Every line below that holds the string "your" should be copied out.

=-=-=

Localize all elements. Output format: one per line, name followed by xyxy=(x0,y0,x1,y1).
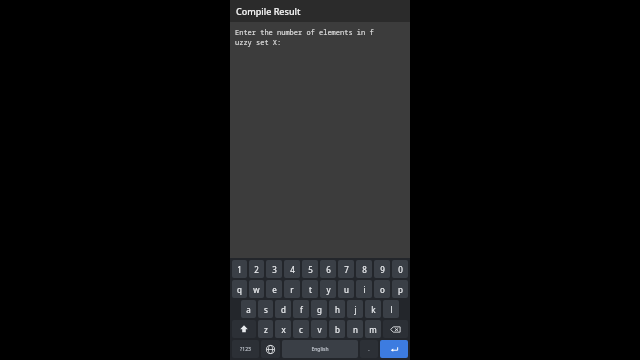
staticText: 4 xyxy=(290,264,295,275)
staticText: 9 xyxy=(380,264,385,275)
button[interactable]: 5 xyxy=(302,260,318,278)
button[interactable]: Enter xyxy=(380,340,408,358)
staticText: q xyxy=(237,284,242,295)
button[interactable]: x xyxy=(275,320,291,338)
button[interactable]: 7 xyxy=(338,260,354,278)
button[interactable]: v xyxy=(311,320,327,338)
staticText: . xyxy=(368,346,370,353)
staticText: ?123 xyxy=(240,346,251,353)
button[interactable]: m xyxy=(365,320,381,338)
button[interactable]: . xyxy=(360,340,378,358)
staticText: m xyxy=(369,324,377,335)
staticText: c xyxy=(299,324,303,335)
button[interactable]: j xyxy=(347,300,363,318)
staticText: uzzy set X: xyxy=(235,38,282,48)
staticText: r xyxy=(290,284,294,295)
button[interactable]: 8 xyxy=(356,260,372,278)
button[interactable]: f xyxy=(293,300,309,318)
button[interactable]: ?123 xyxy=(232,340,259,358)
staticText: b xyxy=(335,324,340,335)
button[interactable]: b xyxy=(329,320,345,338)
staticText: 1 xyxy=(237,264,242,275)
button[interactable]: p xyxy=(392,280,408,298)
staticText: l xyxy=(390,304,393,315)
staticText: p xyxy=(398,284,403,295)
button[interactable]: s xyxy=(258,300,273,318)
staticText: u xyxy=(344,284,349,295)
button[interactable]: English xyxy=(282,340,358,358)
staticText: 7 xyxy=(344,264,349,275)
staticText: f xyxy=(300,304,303,315)
button[interactable]: 6 xyxy=(320,260,336,278)
staticText: y xyxy=(326,284,331,295)
staticText: 3 xyxy=(272,264,277,275)
staticText: k xyxy=(371,304,376,315)
button[interactable]: k xyxy=(365,300,381,318)
button[interactable]: w xyxy=(249,280,264,298)
staticText: n xyxy=(353,324,358,335)
button[interactable]: 0 xyxy=(392,260,408,278)
staticText: Enter the number of elements in f xyxy=(235,28,374,38)
staticText: d xyxy=(281,304,286,315)
staticText: 2 xyxy=(254,264,259,275)
button[interactable]: 4 xyxy=(284,260,300,278)
staticText: a xyxy=(246,304,251,315)
button[interactable]: Change language xyxy=(261,340,280,358)
button[interactable]: n xyxy=(347,320,363,338)
staticText: Compile Result xyxy=(236,5,301,17)
button[interactable]: c xyxy=(293,320,309,338)
staticText: s xyxy=(264,304,268,315)
button[interactable]: z xyxy=(258,320,273,338)
button[interactable]: o xyxy=(374,280,390,298)
button[interactable]: 1 xyxy=(232,260,247,278)
staticText: x xyxy=(281,324,286,335)
staticText: v xyxy=(317,324,322,335)
staticText: 6 xyxy=(326,264,331,275)
staticText: h xyxy=(335,304,340,315)
staticText: English xyxy=(311,346,329,353)
staticText: o xyxy=(380,284,385,295)
button[interactable]: Shift xyxy=(232,320,256,338)
staticText: 5 xyxy=(308,264,313,275)
button[interactable]: e xyxy=(266,280,282,298)
staticText: 8 xyxy=(362,264,367,275)
button[interactable]: i xyxy=(356,280,372,298)
staticText: g xyxy=(317,304,322,315)
button[interactable]: g xyxy=(311,300,327,318)
button[interactable]: d xyxy=(275,300,291,318)
staticText: z xyxy=(264,324,268,335)
button[interactable]: u xyxy=(338,280,354,298)
button[interactable]: 3 xyxy=(266,260,282,278)
button[interactable]: Compile Result xyxy=(230,0,410,22)
staticText: 0 xyxy=(398,264,403,275)
staticText: e xyxy=(272,284,277,295)
button[interactable]: y xyxy=(320,280,336,298)
button[interactable]: 9 xyxy=(374,260,390,278)
button[interactable]: r xyxy=(284,280,300,298)
button[interactable]: t xyxy=(302,280,318,298)
button[interactable]: l xyxy=(383,300,399,318)
button[interactable]: Backspace xyxy=(383,320,408,338)
staticText: t xyxy=(309,284,312,295)
button[interactable]: 2 xyxy=(249,260,264,278)
staticText: w xyxy=(253,284,260,295)
staticText: j xyxy=(354,304,357,315)
staticText: i xyxy=(363,284,366,295)
button[interactable]: q xyxy=(232,280,247,298)
button[interactable]: h xyxy=(329,300,345,318)
button[interactable]: a xyxy=(241,300,256,318)
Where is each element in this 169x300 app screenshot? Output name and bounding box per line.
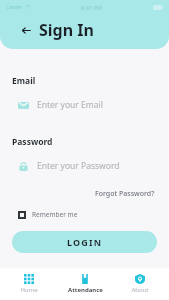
button[interactable]: Back (18, 22, 34, 38)
button[interactable]: LOGIN (12, 231, 157, 253)
button[interactable]: Forgot Password? (93, 188, 157, 200)
button[interactable]: Remember me (12, 208, 82, 221)
staticText: Sign In (39, 19, 94, 41)
staticText: Enter your Password (37, 160, 120, 172)
staticText: About (131, 286, 149, 294)
staticText: Forgot Password? (95, 189, 155, 199)
staticText: 8:47 PM (81, 4, 102, 11)
staticText: Enter your Email (37, 99, 103, 111)
staticText: Remember me (32, 210, 78, 219)
button[interactable]: Attendance (59, 272, 111, 296)
staticText: Home (20, 286, 38, 294)
button[interactable]: Enter your Password (12, 157, 157, 175)
staticText: Email (12, 75, 36, 87)
button[interactable]: Enter your Email (12, 96, 157, 114)
staticText: Carrier (6, 4, 23, 11)
button[interactable]: About (114, 272, 166, 296)
staticText: LOGIN (67, 236, 103, 248)
staticText: Password (12, 136, 53, 148)
button[interactable]: Home (3, 272, 55, 296)
staticText: Attendance (68, 286, 103, 294)
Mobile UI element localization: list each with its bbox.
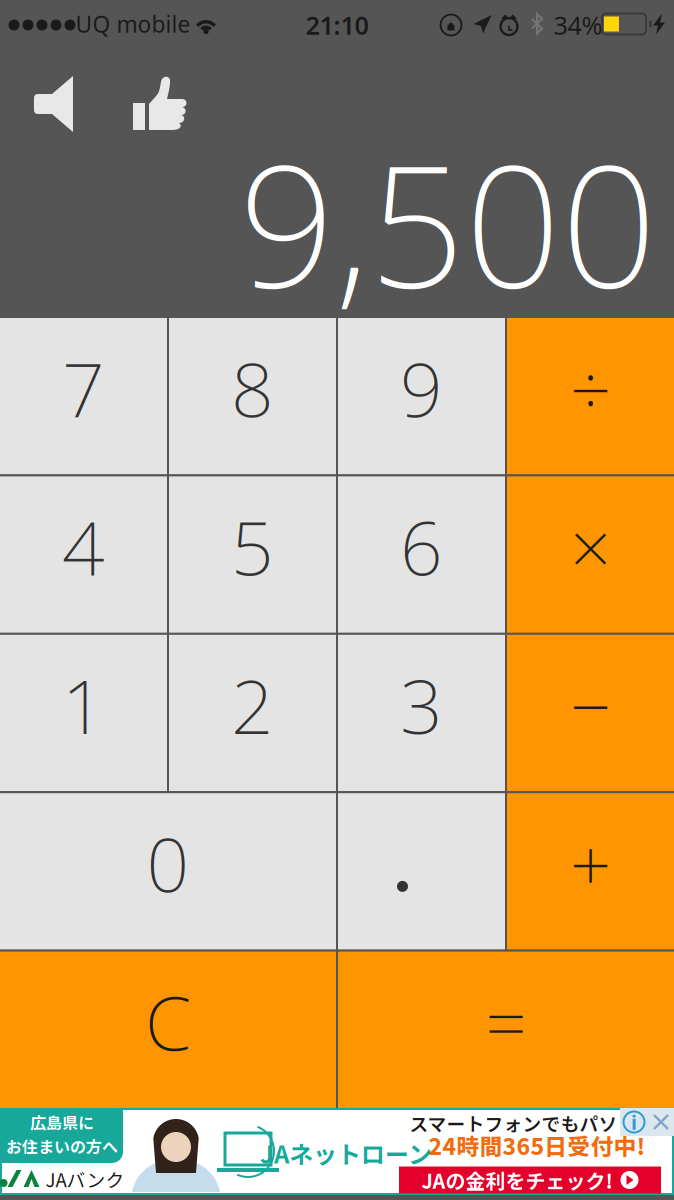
button[interactable]: ÷ (507, 318, 674, 474)
staticText: 4 (62, 497, 105, 596)
button[interactable]: Like (128, 74, 192, 134)
staticText: 2 (231, 655, 274, 755)
staticText: 8 (231, 339, 274, 438)
button[interactable]: × (507, 476, 674, 633)
staticText: 9 (400, 339, 443, 438)
staticText: + (570, 816, 611, 911)
staticText: 5 (231, 497, 274, 596)
button[interactable] (338, 793, 505, 950)
staticText: JAバンク (46, 1166, 124, 1192)
staticText: スマートフォンでもパソコ (410, 1110, 636, 1136)
button[interactable]: = (338, 952, 674, 1108)
button[interactable]: JA Net Loan advertisement (0, 1108, 674, 1195)
staticText: = (486, 974, 526, 1070)
button[interactable]: + (507, 793, 674, 950)
staticText: 広島県に (30, 1110, 94, 1134)
button[interactable]: 4 (0, 476, 167, 633)
button[interactable]: 3 (338, 635, 505, 791)
staticText: − (570, 657, 611, 753)
button[interactable]: 2 (169, 635, 336, 791)
staticText: 6 (400, 497, 443, 596)
button[interactable]: 9 (338, 318, 505, 474)
staticText: 21:10 (306, 8, 368, 42)
button[interactable]: 1 (0, 635, 167, 791)
button[interactable]: 5 (169, 476, 336, 633)
staticText: 9,500 (239, 110, 657, 334)
button[interactable]: 6 (338, 476, 505, 633)
staticText: JAの金利をチェック! (422, 1166, 612, 1194)
button[interactable]: − (507, 635, 674, 791)
staticText: 3 (400, 655, 443, 755)
staticText: C (145, 972, 191, 1071)
button[interactable]: Mute (22, 74, 86, 134)
button[interactable]: 8 (169, 318, 336, 474)
staticText: 1 (62, 655, 105, 755)
button[interactable]: 7 (0, 318, 167, 474)
staticText: i (631, 1109, 637, 1135)
staticText: 7 (62, 339, 105, 438)
staticText: 0 (146, 814, 190, 913)
staticText: × (570, 499, 611, 594)
staticText: お住まいの方へ (6, 1134, 118, 1158)
button[interactable]: 0 (0, 793, 336, 950)
staticText: 24時間365日受付中! (428, 1129, 646, 1161)
staticText: 34% (554, 8, 602, 42)
staticText: UQ mobile (76, 9, 190, 39)
staticText: JAネットローン (260, 1136, 432, 1170)
staticText: ÷ (570, 340, 611, 436)
button[interactable]: C (0, 952, 336, 1108)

=-=-=

→ **Solution**
staticText: Enter your Password (37, 160, 120, 172)
staticText: Enter your Email (37, 99, 103, 111)
button[interactable]: Enter your Password (12, 157, 157, 175)
button[interactable]: Enter your Email (12, 96, 157, 114)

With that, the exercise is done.